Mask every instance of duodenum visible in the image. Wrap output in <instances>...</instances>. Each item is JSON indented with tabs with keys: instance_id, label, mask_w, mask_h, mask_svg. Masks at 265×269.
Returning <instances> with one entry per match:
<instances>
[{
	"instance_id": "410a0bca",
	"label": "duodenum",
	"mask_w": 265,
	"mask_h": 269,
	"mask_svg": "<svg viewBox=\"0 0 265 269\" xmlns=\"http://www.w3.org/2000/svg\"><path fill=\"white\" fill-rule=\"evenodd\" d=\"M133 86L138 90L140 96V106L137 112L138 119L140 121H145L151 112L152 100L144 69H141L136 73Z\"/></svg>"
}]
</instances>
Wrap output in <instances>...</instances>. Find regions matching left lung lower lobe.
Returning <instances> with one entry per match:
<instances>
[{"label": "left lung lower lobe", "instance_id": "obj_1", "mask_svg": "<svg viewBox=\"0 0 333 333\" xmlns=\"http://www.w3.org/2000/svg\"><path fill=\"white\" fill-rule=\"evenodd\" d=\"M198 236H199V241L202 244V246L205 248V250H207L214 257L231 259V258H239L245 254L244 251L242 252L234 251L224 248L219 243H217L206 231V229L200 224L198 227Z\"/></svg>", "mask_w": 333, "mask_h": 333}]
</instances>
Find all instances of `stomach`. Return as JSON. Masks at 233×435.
---
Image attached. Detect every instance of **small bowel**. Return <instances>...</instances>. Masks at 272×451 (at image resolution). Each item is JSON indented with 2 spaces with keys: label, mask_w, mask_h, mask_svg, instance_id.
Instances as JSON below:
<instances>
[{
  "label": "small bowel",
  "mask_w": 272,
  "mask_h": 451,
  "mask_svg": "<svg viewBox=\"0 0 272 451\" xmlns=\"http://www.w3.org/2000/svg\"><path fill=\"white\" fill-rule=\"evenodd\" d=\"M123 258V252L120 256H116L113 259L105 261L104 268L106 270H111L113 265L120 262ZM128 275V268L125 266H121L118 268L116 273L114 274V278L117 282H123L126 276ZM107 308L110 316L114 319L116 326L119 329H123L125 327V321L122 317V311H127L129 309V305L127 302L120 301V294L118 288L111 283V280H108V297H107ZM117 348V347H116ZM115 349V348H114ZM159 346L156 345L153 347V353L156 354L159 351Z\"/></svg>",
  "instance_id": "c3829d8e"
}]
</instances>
---
▶ [Exercise]:
Repeat, exactly as they stand above, the lines from the line with "Mask every instance" to the line with "Find all instances", both lines included.

▶ [Response to this task]:
Mask every instance of duodenum visible in the image. Wrap output in <instances>...</instances>. Each item is JSON indented with tabs with keys: instance_id, label, mask_w, mask_h, mask_svg. Masks at 265×269.
Returning <instances> with one entry per match:
<instances>
[{
	"instance_id": "410a0bca",
	"label": "duodenum",
	"mask_w": 265,
	"mask_h": 269,
	"mask_svg": "<svg viewBox=\"0 0 265 269\" xmlns=\"http://www.w3.org/2000/svg\"><path fill=\"white\" fill-rule=\"evenodd\" d=\"M133 86L138 90L140 96V106L137 112L138 119L140 121H145L151 112L152 100L144 69H141L136 73Z\"/></svg>"
}]
</instances>
Wrap output in <instances>...</instances>. Find regions matching left lung lower lobe.
Returning <instances> with one entry per match:
<instances>
[{"label": "left lung lower lobe", "instance_id": "obj_1", "mask_svg": "<svg viewBox=\"0 0 333 333\" xmlns=\"http://www.w3.org/2000/svg\"><path fill=\"white\" fill-rule=\"evenodd\" d=\"M198 236H199V241L202 244V246L205 248V250H207L214 257L231 259V258H239L245 254L244 251L242 252L234 251L224 248L219 243H217L206 231V229L200 224L198 227Z\"/></svg>", "mask_w": 333, "mask_h": 333}]
</instances>
Find all instances of `stomach`. Return as JSON. Masks at 233×435.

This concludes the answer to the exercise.